TASK: Your answer must be every line of the data that holds the string "element".

RECORDS:
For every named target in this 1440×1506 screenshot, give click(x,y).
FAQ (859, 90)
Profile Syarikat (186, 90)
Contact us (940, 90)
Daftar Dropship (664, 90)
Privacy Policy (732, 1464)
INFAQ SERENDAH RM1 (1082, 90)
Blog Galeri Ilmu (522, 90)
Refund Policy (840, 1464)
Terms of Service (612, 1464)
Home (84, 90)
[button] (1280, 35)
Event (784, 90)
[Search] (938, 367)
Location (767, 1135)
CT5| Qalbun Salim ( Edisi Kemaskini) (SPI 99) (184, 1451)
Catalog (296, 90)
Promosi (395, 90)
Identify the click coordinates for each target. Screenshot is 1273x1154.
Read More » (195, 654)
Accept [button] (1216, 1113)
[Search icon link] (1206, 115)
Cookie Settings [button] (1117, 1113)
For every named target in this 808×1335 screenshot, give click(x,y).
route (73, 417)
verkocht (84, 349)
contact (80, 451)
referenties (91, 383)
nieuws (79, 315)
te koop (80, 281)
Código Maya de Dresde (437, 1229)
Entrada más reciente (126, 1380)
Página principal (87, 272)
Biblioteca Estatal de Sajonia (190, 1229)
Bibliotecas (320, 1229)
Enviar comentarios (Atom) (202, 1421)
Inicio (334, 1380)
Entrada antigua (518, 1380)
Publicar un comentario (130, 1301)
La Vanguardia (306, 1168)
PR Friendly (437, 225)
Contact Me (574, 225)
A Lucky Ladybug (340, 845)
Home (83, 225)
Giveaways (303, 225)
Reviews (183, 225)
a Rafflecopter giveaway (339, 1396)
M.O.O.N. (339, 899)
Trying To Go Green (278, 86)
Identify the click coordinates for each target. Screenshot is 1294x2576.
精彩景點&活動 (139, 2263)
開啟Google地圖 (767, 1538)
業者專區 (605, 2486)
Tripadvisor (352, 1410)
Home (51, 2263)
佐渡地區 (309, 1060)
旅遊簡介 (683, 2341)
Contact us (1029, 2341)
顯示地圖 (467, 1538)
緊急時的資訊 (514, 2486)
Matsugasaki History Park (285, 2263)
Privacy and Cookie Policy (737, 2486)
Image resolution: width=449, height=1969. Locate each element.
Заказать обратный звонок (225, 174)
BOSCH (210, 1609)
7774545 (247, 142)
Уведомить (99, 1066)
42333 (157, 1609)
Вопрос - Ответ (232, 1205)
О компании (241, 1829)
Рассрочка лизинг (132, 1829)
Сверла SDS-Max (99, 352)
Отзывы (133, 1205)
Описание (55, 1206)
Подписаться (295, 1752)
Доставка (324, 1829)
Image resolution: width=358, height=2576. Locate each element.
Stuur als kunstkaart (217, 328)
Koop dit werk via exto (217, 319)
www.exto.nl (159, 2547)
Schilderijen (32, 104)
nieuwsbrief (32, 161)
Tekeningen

EXERCISE SOLUTION:
Image resolution: width=449, height=1969. Locate each element.
Image resolution: width=358, height=2576. Locate each element.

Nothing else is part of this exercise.